Germany will agree to the phased introduction of hydrogen transportation | Instant News


FRANKFURT (Reuters) – Germany is gearing up to take the first steps in using carbon-free hydrogen fuel in the transportation sector, by gradually incorporating new energy sources as a boost to efforts to meet its climate targets.

The government is expected to pass a bill on the issue at a cabinet meeting on Wednesday.

The meeting agenda and the bill, both seen by Reuters, suggest the initial focus is on shifting existing pipelines carrying hydrogen made from fossil fuels to “green” hydrogen, which is made from wind and solar energy via electrolysis, and building a new green hydrogen pipeline.

It does not regulate the direct absorption of green hydrogen into the existing natural gas network, which is regulated by local monopolies.

Some operators of Germany’s 550,000 km long gas transport network have pushed for faster system integration, arguing this would increase green hydrogen use and help refinance their green hydrogen investment through network usage fees.

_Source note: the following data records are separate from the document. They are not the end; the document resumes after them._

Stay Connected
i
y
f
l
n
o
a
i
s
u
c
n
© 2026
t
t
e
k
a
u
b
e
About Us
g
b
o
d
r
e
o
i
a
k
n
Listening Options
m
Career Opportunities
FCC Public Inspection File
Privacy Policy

The draft explicitly calls the law a “provisional arrangement” that will allow a step-by-step approach to putting the country’s 9 billion euro ($ 10.89 billion) hydrogen strategy into practice.

The final integration of the gas and hydrogen network remains “a problem for many years,” he said.

The law must be passed by parliament as part of a series of energy initiatives the government wants to finalize before the summer holidays and general elections in September.

The government has prioritized green hydrogen which is relatively expensive for industries that are difficult to electrify, such as steel making and chemicals.

German industry consumes about 55 terawatt hour (TWh) of “gray” hydrogen made from fossil fuels each year, while all sectors, including home heating, use up to 1,000 TWh of natural gas.

Heating and transportation can get electricity faster, for example through geothermal pumps and private passenger cars that run on batteries.